Steve looks at me. He takes the phone out of my hand, gives my palm a squeeze, then turns back to Max. ‘Did you like Dr Verma?’
Max nods.
‘I’ll call her then, and we’ll go see her.’
‘Today,’ I say, raising my head. ‘Let’s get it over with.’
Thankfully the clinic is open on weekends now. We booked an appointment for three o’clock with Dr Verma.
As Steve spoke on the phone, I watched Max sitting on the bed. He was curled into the corner of the room, cross-legged, head bent over, his face hidden by hair. He blinked and looked up slowly, straight at me. We held each other’s eyes, not saying anything, not letting our faces say anything.
‘Yes,’ Steve was saying on the phone. ‘Thank you, that’s so kind. Yes.’
Max’s mouth stretched into a small smile.
I tried to smile back, to let him know it was OK, but I couldn’t. I just couldn’t do it without bursting into tears. I felt his head lower in my peripheral vision. His hand lifted to his cheek, brushed it and dropped again.
‘If you could be discreet, that would be very kind,’ said Steve. ‘Yes, there has been lots of attention with the campaign.’
Max and I both looked at him. I watched Max roll his eyes in exactly the way I do, and felt sick.
This is my child. This is my child, I thought. I briefly, horrifically, imagined him having sex. ‘Oh my god,’ I murmured.
Max leant his head on the wall and started to bite his nails. Steve hung up.
‘It was an accident,’ Max said quietly.
Steve sat down on the end of the bed. ‘It’s OK, Max, these things happen.’
‘What?’ I turned to Steve incredulously.
‘T
eenagers get pregnant. It happens.’
‘No,’ I said coldly. ‘It doesn’t just happen.’ I turned to Max. ‘Who did you have sex with?’
Steve looked over at Max.
‘I don’t want to talk about it,’ Max muttered quickly.
Before I could say anything, Steve nodded. ‘OK, we’re in at three with Dr Verma. Change your clothes and let’s all get something to eat before we go.’
I stood up and headed for the door.
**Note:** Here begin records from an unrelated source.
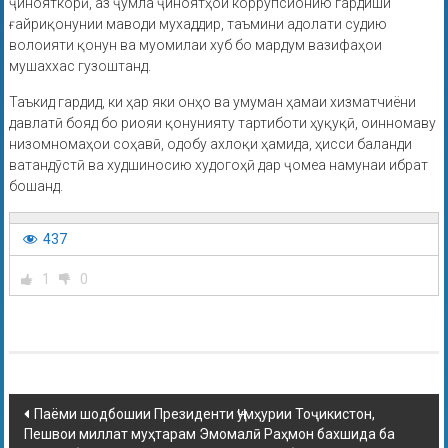
ҷинояткорӣ, аз ҷумла ҷиноятҳои коррупсионию гардиши
ғайриқонунии маводи мухаддир, таъмини адолати судию
волоияти қонун ва муомилаи хуб бо мардум вазифаҳои
мушаххас гузоштанд.
Таъкид гардид, ки ҳар яки онҳо ва умуман ҳамаи хизматчиёни
давлатӣ бояд бо риояи қонунияту тартиботи ҳуқуқӣ, оинномаву
низомномаҳои соҳавӣ, одобу ахлоқи ҳамида, ҳисси баланди
ватандӯстӣ ва худшиносию худогоҳӣ дар ҷомеа намунаи ибрат
бошанд.
437
1
0
Паёми шодбошии Президенти Ҷумҳурии Тоҷикистон,
Пешвои миллат муҳтарам Эмомалӣ Раҳмон бахшида ба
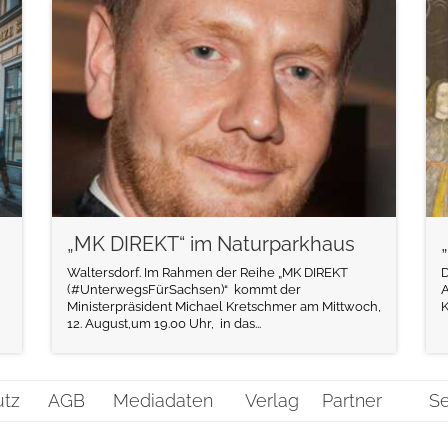
weiterlesen
„MK DIREKT“ im Naturparkhaus
Waltersdorf. Im Rahmen der Reihe „MK DIREKT
D
(#UnterwegsFürSachsen)“ kommt der
A
Ministerpräsident Michael Kretschmer am Mittwoch,
K
12. August,um 19.00 Uhr, in das...
utz
AGB
Mediadaten
Verlag
Partner
Se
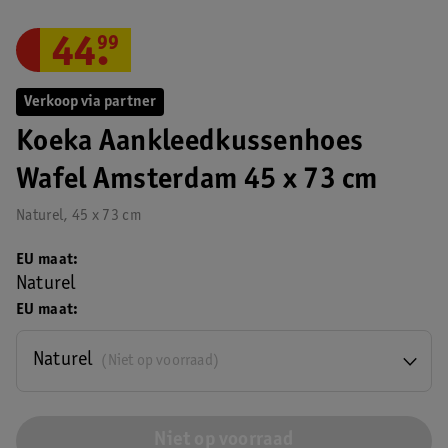
44
.
99
Verkoop via partner
Koeka Aankleedkussenhoes
Wafel Amsterdam 45 x 73 cm
Naturel, 45 x 73 cm
EU maat
Naturel
EU maat
Naturel
(Niet op voorraad)
Niet op voorraad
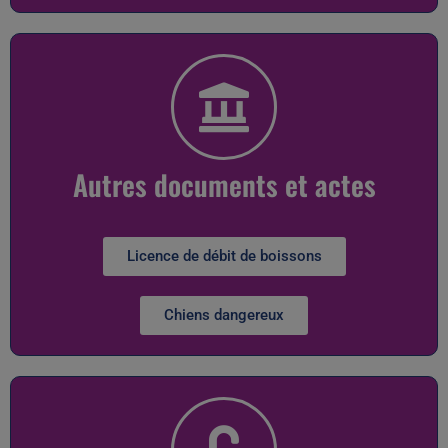
Autres documents et actes
Licence de débit de boissons
Chiens dangereux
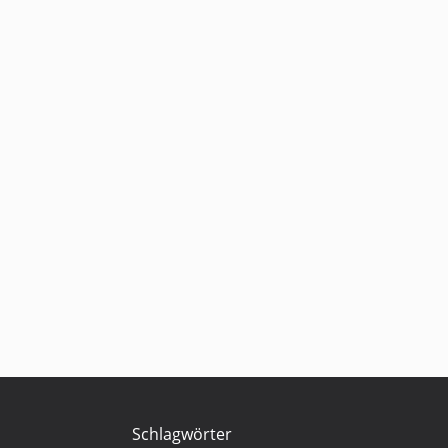
Schlagwörter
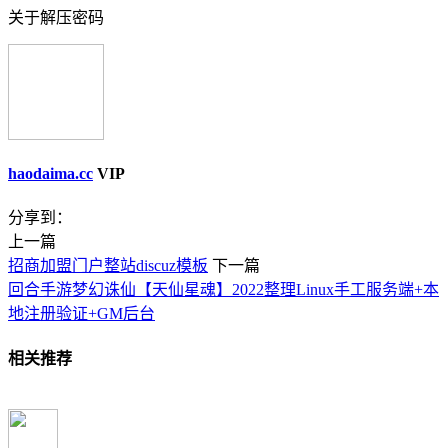
关于解压密码
haodaima.cc
VIP
分享到：
上一篇
招商加盟门户整站discuz模板
下一篇
回合手游梦幻诛仙【天仙星魂】2022整理Linux手工服务端+本
地注册验证+GM后台
相关推荐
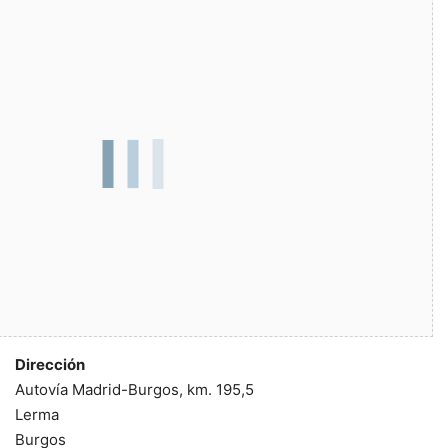
Dirección
Autovía Madrid-Burgos, km. 195,5
Lerma
Burgos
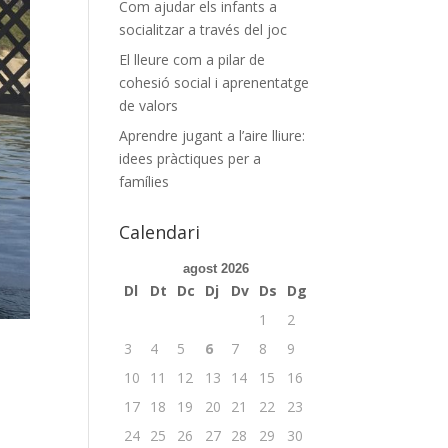
Com ajudar els infants a
socialitzar a través del joc
El lleure com a pilar de
cohesió social i aprenentatge
de valors
Aprendre jugant a l’aire lliure:
idees pràctiques per a
famílies
Calendari
agost 2026
Dl
Dt
Dc
Dj
Dv
Ds
Dg
1
2
3
4
5
6
7
8
9
10
11
12
13
14
15
16
17
18
19
20
21
22
23
24
25
26
27
28
29
30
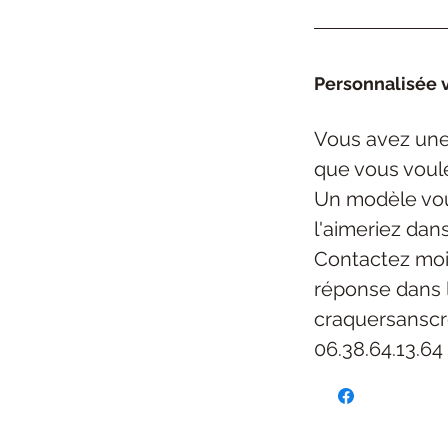
Personnalisée v
Vous avez une 
que vous voul
Un modèle vou
l'aimeriez dan
Contactez moi
réponse dans 
craquersansc
06.38.64.13.64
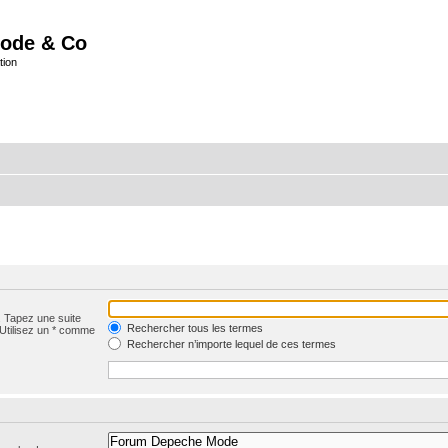
ode & Co
tion
. Tapez une suite
Rechercher tous les termes
 Utilisez un * comme
Rechercher n’importe lequel de ces termes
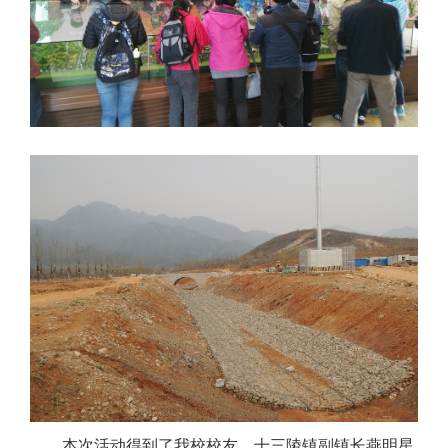
本次活动得到了我校校友、十三陵镇副镇长燕明星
I wanted to ask him more questions, but more than anything I wanted to get out of Max’s bedroom. I couldn’t get out of there quick enough.
‘Max?’ I heard Steve say. ‘Do you want to come down for lunch? Can I bring you some toast?’
I shut the door behind me.
Steve sent the intern and Lawrence home, and we had a quiet conversation in the living room, about the campaign, about privacy, about what we would do if this got out to the press, if the situation somehow became worse.
‘Do you think I should tell Lawrence about Max?’ asked Steve.
‘No!’ I whispered. ‘Why?’
‘Crisis management, keeping it contained if it does come out?’
We sat in silence for a minute or so.
‘How the fuck can you think of it like that?’
Steve looked up at me from his tea, surprised. I could feel myself shaking with anger.
‘Like what?’
‘He’s our baby. We have to protect him, no matter what,’ I hissed.
‘Karen, he’s an adult. He’s not going to live the rest of his life under our protection. He’s going to go out in the world, and he’ll have to learn to not only live with this and be happy, but to cope if somehow people found out about him, if it became an issue. Avoiding discussing this with him now will only make things worse. I’m passionate about the campaign, about better government. We can’t change who we are because of Max. It will only make him feel more different.’
‘So we just let him make these mistakes, deal with the scrutiny of a public political campaign? We made his bed, now he has to lie in it?’